● STUDY MATERIAL
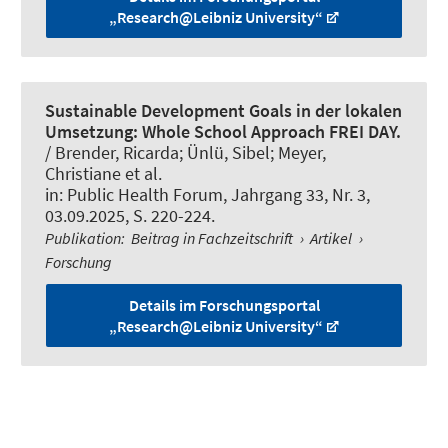
„Research@Leibniz University“
Sustainable Development Goals in der lokalen
Umsetzung: Whole School Approach FREI DAY.
/ Brender, Ricarda; Ünlü, Sibel
; Meyer,
Christiane
et al.
in:
Public Health Forum
, Jahrgang 33, Nr. 3,
03.09.2025, S. 220-224.
Publikation
:
Beitrag in Fachzeitschrift
›
Artikel
›
Forschung
Details im Forschungsportal
„Research@Leibniz University“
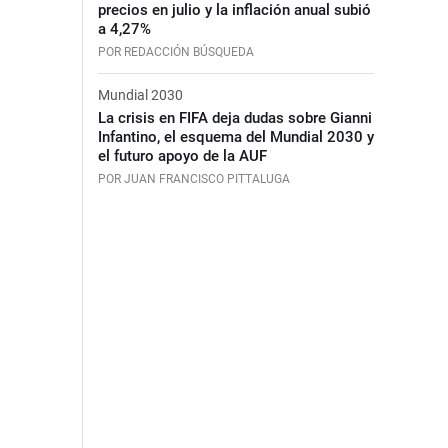
precios en julio y la inflación anual subió
a 4,27%
POR REDACCIÓN BÚSQUEDA
Mundial 2030
La crisis en FIFA deja dudas sobre Gianni
Infantino, el esquema del Mundial 2030 y
el futuro apoyo de la AUF
POR JUAN FRANCISCO PITTALUGA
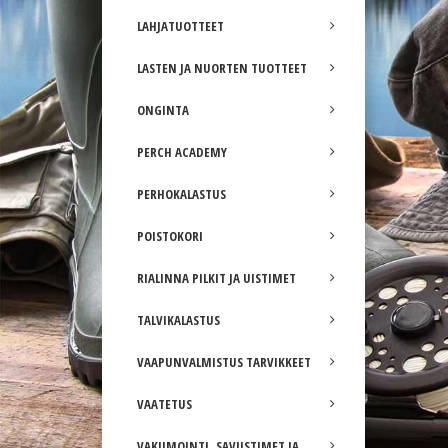
LAHJATUOTTEET
LASTEN JA NUORTEN TUOTTEET
ONGINTA
PERCH ACADEMY
PERHOKALASTUS
POISTOKORI
RIALINNA PILKIT JA UISTIMET
TALVIKALASTUS
VAAPUNVALMISTUS TARVIKKEET
VAATETUS
VAKUMOINTI, SAVUSTIMET JA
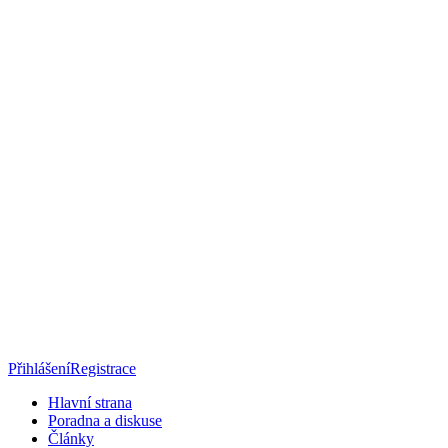
Přihlášení
Registrace
Hlavní strana
Poradna a diskuse
Články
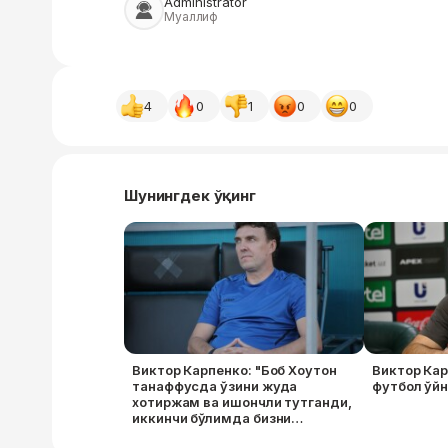
Administrator
Муаллиф
4
0
1
0
0
Шунингдек ўқинг
Виктор Карпенко: "Боб Хоутон
Виктор Ка
танаффусда ўзини жуда
футбол ўй
хотиржам ва ишончли тутганди,
иккинчи бўлимда бизни
тўхтатиб бўлмасди"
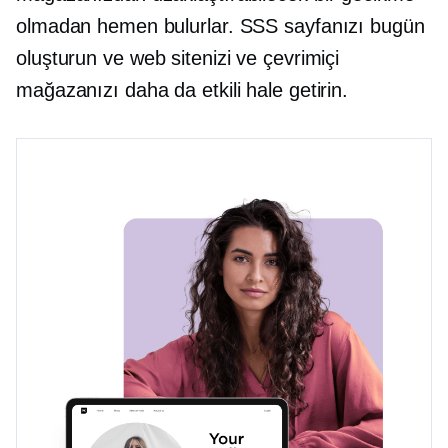
olmadan hemen bulurlar. SSS sayfanızı bugün
oluşturun ve web sitenizi ve çevrimiçi
mağazanızı daha da etkili hale getirin.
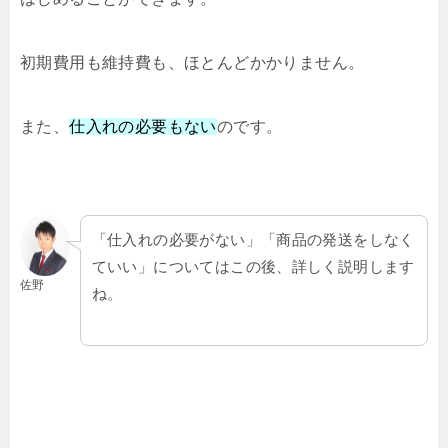
初期費用も維持費も、ほとんどかかりません。
また、
仕入れの必要もない
のです。
「仕入れの必要がない」「商品の発送をしなく
ていい」についてはこの後、詳しく説明します
佐野
ね。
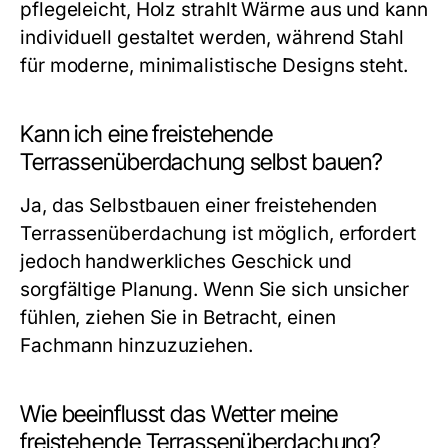
pflegeleicht, Holz strahlt Wärme aus und kann
individuell gestaltet werden, während Stahl
für moderne, minimalistische Designs steht.
Kann ich eine freistehende
Terrassenüberdachung selbst bauen?
Ja, das Selbstbauen einer freistehenden
Terrassenüberdachung ist möglich, erfordert
jedoch handwerkliches Geschick und
sorgfältige Planung. Wenn Sie sich unsicher
fühlen, ziehen Sie in Betracht, einen
Fachmann hinzuzuziehen.
Wie beeinflusst das Wetter meine
freistehende Terrassenüberdachung?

● EXERCISE BRIEF
Images stay out, but the rest of the records must be retyped exactly.

● TASK SOLUTION
„Research@Leibniz University“
Sustainable Development Goals in der lokalen
Umsetzung: Whole School Approach FREI DAY.
/ Brender, Ricarda; Ünlü, Sibel
; Meyer,
Christiane
et al.
in:
Public Health Forum
, Jahrgang 33, Nr. 3,
03.09.2025, S. 220-224.
Publikation
:
Beitrag in Fachzeitschrift
›
Artikel
›
Forschung
Details im Forschungsportal
„Research@Leibniz University“
precios en julio y la inflación anual subió
a 4,27%
POR REDACCIÓN BÚSQUEDA
Mundial 2030
La crisis en FIFA deja dudas sobre Gianni
Infantino, el esquema del Mundial 2030 y
el futuro apoyo de la AUF
POR JUAN FRANCISCO PITTALUGA
LAHJATUOTTEET
LASTEN JA NUORTEN TUOTTEET
ONGINTA
PERCH ACADEMY
PERHOKALASTUS
POISTOKORI
RIALINNA PILKIT JA UISTIMET
TALVIKALASTUS
VAAPUNVALMISTUS TARVIKKEET
VAATETUS
VAKUMOINTI, SAVUSTIMET JA
Přihlášení
Registrace
Hlavní strana
Poradna a diskuse
Články
Administrator
Муаллиф
4
0
1
0
0
Шунингдек ўқинг
Виктор Карпенко: "Боб Хоутон
Виктор Ка
танаффусда ўзини жуда
футбол ўй
хотиржам ва ишончли тутганди,
иккинчи бўлимда бизни
тўхтатиб бўлмасди"
olmadan hemen bulurlar. SSS sayfanızı bugün
oluşturun ve web sitenizi ve çevrimiçi
mağazanızı daha da etkili hale getirin.
初期費用も維持費も、ほとんどかかりません。
また、
仕入れの必要もない
のです。
「仕入れの必要がない」「商品の発送をしなく
ていい」についてはこの後、詳しく説明します
佐野
ね。
pflegeleicht, Holz strahlt Wärme aus und kann
individuell gestaltet werden, während Stahl
für moderne, minimalistische Designs steht.
Kann ich eine freistehende
Terrassenüberdachung selbst bauen?
Ja, das Selbstbauen einer freistehenden
Terrassenüberdachung ist möglich, erfordert
jedoch handwerkliches Geschick und
sorgfältige Planung. Wenn Sie sich unsicher
fühlen, ziehen Sie in Betracht, einen
Fachmann hinzuzuziehen.
Wie beeinflusst das Wetter meine
freistehende Terrassenüberdachung?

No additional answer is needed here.